• [Directions for this task]:
Repeat exactly, and only, the lines from the line containing "ЗАПРЕЩЕНО ЛЮБОЕ ИСПОЛЬЗОВАНИЕ" through the last line of the records below, including both.

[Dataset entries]
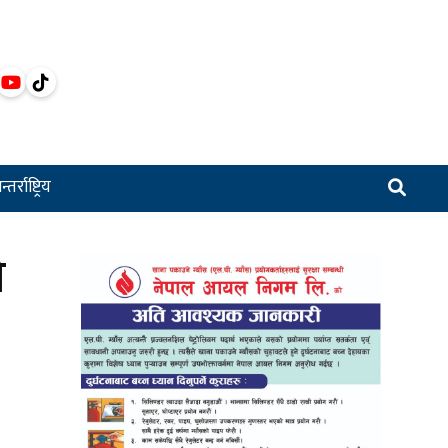
्तर्राष्ट्रिय
ो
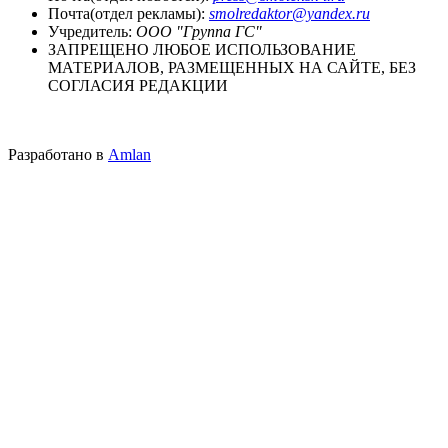
Почта(отдел рекламы):
smolredaktor@yandex.ru
Учредитель:
ООО "Группа ГС"
ЗАПРЕЩЕНО ЛЮБОЕ ИСПОЛЬЗОВАНИЕ
МАТЕРИАЛОВ, РАЗМЕЩЕННЫХ НА САЙТЕ, БЕЗ
СОГЛАСИЯ РЕДАКЦИИ
Разработано в
Amlan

• [Reply to the task]:
ЗАПРЕЩЕНО ЛЮБОЕ ИСПОЛЬЗОВАНИЕ
МАТЕРИАЛОВ, РАЗМЕЩЕННЫХ НА САЙТЕ, БЕЗ
СОГЛАСИЯ РЕДАКЦИИ
Разработано в
Amlan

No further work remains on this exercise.